DATASET RECORDS:
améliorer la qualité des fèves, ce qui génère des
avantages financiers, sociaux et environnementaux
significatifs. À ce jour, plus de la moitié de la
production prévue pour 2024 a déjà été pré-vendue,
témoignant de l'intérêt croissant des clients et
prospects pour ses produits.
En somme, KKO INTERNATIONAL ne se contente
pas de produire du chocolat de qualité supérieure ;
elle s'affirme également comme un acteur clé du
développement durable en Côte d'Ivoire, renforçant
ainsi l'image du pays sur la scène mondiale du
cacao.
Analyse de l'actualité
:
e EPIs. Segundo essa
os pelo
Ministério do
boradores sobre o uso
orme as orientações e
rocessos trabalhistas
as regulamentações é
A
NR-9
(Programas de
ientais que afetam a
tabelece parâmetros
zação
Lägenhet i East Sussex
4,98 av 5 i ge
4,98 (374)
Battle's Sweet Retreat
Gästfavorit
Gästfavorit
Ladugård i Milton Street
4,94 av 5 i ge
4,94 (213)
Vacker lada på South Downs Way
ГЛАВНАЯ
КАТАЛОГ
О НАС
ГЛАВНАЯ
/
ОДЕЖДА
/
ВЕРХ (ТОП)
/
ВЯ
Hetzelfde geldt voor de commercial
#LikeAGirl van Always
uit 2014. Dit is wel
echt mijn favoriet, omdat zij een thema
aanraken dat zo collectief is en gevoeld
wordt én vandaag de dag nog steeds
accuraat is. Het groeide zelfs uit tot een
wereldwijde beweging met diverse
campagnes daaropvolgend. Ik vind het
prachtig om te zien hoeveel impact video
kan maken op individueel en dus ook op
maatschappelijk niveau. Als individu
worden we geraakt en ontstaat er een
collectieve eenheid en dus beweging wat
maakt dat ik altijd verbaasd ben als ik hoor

EXERCISE OBJECTIVE: Above are the entries. Output exactly the lines beginning with the line that has "elle s'affirme également" and ending with the line that has "echt mijn favoriet, omdat zij een thema".

RESULT FOR THIS EXERCISE:
elle s'affirme également comme un acteur clé du
développement durable en Côte d'Ivoire, renforçant
ainsi l'image du pays sur la scène mondiale du
cacao.
Analyse de l'actualité
:
e EPIs. Segundo essa
os pelo
Ministério do
boradores sobre o uso
orme as orientações e
rocessos trabalhistas
as regulamentações é
A
NR-9
(Programas de
ientais que afetam a
tabelece parâmetros
zação
Lägenhet i East Sussex
4,98 av 5 i ge
4,98 (374)
Battle's Sweet Retreat
Gästfavorit
Gästfavorit
Ladugård i Milton Street
4,94 av 5 i ge
4,94 (213)
Vacker lada på South Downs Way
ГЛАВНАЯ
КАТАЛОГ
О НАС
ГЛАВНАЯ
/
ОДЕЖДА
/
ВЕРХ (ТОП)
/
ВЯ
Hetzelfde geldt voor de commercial
#LikeAGirl van Always
uit 2014. Dit is wel
echt mijn favoriet, omdat zij een thema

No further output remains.